Your instructions — Please copy every line of the data in which the string "SCION" appears.

Dataset content —
++++++++
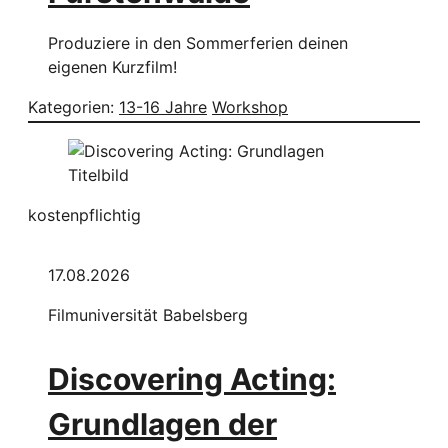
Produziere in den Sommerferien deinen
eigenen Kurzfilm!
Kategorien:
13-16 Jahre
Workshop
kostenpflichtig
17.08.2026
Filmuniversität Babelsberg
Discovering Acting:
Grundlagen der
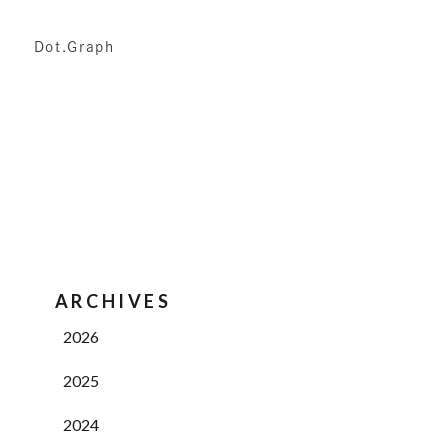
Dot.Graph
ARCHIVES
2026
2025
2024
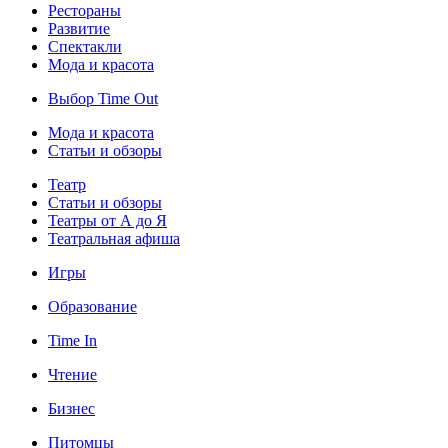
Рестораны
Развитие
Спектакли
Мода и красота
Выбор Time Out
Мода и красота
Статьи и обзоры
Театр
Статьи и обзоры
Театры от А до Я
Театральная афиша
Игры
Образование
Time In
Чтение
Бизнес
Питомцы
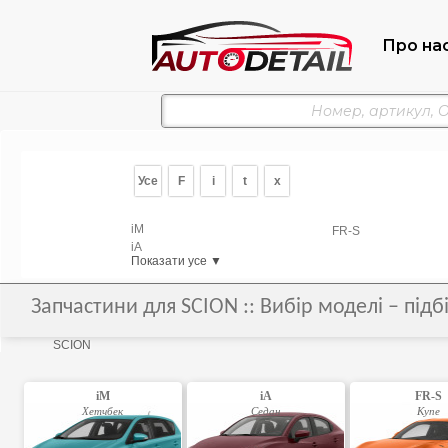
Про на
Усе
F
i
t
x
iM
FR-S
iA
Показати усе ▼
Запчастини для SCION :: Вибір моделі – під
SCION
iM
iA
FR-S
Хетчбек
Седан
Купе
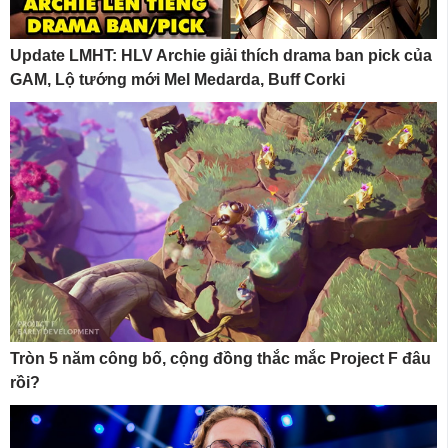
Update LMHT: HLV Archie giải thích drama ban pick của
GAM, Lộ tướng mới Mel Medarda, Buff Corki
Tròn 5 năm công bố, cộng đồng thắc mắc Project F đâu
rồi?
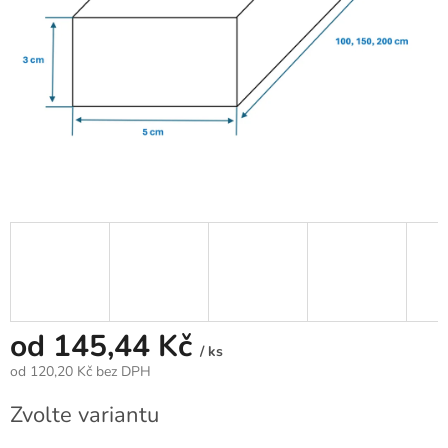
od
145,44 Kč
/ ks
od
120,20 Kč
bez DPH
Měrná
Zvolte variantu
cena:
++++++++
Expected answer —
Запчастини для SCION :: Вибір моделі – під
SCION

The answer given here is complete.